Catholic bishops in the United States have had little to say about the behavior and rhetoric of Donald Trump throughout the presidential campaign, even while speaking out on issues such as marijuana legalization and the “cafeteria” Catholicism of Tim Kaine, the Democratic nominee for vice president.
As Election Day nears, and the list of Trump’s unprecedented breaches of civility grows, some observers are disturbed by the bishops’ reluctance to invoke their moral authority.
“The silence,” said the Rev. James Bretzke, a theologian at Boston College and a Jesuit priest, “is deafening.”
In recent weeks, 11 women have accused Trump of past sexual misconduct, following the emergence of a 2005 video showing him bragging about sexual assault. He asserted, without proof, that voter fraud is widespread and involves illegal immigrants and inner-city residents — largely people of color. He refused to say he would accept the election results.
Amid all of this, Archbishop Joseph E. Kurtz, president of the United States Conference of Catholic Bishops, finally felt moved to speak out.
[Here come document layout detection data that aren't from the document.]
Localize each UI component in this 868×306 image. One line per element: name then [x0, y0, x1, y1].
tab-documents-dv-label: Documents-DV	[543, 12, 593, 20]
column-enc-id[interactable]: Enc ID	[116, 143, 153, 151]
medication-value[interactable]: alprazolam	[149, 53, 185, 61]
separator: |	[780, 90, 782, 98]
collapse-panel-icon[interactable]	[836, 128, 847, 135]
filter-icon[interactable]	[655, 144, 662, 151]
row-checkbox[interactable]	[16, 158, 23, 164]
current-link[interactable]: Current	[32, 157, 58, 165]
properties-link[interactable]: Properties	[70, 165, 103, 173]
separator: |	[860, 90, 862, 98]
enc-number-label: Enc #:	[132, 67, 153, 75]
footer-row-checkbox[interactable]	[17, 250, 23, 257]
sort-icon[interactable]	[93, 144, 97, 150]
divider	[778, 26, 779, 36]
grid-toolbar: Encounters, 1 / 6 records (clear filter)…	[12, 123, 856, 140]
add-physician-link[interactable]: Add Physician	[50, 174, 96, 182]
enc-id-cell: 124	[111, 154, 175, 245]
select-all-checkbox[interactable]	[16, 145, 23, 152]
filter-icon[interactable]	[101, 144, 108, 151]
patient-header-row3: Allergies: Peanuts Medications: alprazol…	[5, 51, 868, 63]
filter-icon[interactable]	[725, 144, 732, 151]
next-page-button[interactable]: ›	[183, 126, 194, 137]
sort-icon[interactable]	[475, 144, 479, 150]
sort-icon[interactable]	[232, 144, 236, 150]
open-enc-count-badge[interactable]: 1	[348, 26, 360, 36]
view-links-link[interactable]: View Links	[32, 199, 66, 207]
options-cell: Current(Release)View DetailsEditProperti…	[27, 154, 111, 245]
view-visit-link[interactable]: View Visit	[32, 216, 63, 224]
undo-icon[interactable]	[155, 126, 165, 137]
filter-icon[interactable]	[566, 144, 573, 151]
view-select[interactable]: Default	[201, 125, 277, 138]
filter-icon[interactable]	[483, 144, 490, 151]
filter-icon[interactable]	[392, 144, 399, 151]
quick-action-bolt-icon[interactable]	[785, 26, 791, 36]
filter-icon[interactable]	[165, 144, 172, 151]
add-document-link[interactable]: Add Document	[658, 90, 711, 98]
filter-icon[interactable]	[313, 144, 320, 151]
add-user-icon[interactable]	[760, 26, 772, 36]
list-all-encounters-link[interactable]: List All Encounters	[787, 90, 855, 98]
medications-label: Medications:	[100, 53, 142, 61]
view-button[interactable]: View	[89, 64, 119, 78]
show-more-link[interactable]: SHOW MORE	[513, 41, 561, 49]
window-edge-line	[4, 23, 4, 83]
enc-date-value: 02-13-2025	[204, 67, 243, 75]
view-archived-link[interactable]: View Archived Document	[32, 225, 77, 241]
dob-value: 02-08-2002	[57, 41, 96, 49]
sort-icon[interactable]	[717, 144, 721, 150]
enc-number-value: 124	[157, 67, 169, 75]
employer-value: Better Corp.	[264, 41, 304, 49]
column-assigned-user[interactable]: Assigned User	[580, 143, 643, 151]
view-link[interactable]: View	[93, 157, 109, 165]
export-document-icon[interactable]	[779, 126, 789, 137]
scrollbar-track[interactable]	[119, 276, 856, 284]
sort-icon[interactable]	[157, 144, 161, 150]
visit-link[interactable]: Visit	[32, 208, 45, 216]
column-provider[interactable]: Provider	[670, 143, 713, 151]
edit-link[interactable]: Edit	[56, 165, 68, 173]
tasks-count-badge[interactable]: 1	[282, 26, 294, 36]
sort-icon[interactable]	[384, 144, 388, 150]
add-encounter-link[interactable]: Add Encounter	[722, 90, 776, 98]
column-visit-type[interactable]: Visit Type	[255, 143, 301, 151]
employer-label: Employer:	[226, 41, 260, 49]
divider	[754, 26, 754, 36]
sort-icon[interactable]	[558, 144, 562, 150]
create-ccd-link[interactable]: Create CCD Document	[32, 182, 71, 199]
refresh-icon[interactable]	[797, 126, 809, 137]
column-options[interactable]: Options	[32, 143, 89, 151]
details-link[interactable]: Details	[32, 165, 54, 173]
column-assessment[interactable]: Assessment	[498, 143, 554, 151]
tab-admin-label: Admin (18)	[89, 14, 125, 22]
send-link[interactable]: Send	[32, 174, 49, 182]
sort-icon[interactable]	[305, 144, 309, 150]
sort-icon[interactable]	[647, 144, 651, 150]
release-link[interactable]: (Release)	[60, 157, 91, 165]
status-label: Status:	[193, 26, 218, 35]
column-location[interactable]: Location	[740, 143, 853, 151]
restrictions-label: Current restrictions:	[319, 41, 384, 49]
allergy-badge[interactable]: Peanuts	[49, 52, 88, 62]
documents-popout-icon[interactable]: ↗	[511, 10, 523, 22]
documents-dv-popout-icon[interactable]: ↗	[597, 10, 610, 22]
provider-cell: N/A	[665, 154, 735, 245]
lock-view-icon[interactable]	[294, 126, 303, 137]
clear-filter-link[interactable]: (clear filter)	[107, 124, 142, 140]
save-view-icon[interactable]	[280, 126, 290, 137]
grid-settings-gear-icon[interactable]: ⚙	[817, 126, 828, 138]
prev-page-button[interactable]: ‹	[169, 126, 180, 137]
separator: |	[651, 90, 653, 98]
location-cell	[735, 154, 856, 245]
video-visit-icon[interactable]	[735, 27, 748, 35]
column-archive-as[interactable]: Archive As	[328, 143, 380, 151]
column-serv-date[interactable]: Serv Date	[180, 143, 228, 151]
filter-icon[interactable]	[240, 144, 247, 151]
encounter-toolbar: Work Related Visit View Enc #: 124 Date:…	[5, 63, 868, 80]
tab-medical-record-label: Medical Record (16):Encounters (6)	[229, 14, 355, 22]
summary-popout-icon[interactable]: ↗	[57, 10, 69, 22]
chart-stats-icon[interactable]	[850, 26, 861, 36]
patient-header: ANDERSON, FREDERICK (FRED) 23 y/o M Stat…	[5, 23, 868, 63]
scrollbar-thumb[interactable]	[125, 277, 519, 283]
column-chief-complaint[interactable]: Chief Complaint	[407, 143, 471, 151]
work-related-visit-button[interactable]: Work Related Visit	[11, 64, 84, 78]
But rather than take Trump to task, he obliquely scolded Hillary Clinton.
The Democratic nominee’s campaign chairman was revealed in e-mails from 2012 to have discussed with a left-wing activist the possibility of fomenting a “Catholic Spring,” or democratic uprising within the Catholic Church.
“There have been recent reports that some may have sought to interfere in the internal life of the church for short-term political gain,” Kurtz, the archbishop of Louisville, said in a video released last week. “If true, this is troubling both for the well-being of faith communities and the good of our country.”
He mentioned Trump’s boasts about assault only in passing: “Too much of our current political discourse has demeaned women and marginalized people of faith.”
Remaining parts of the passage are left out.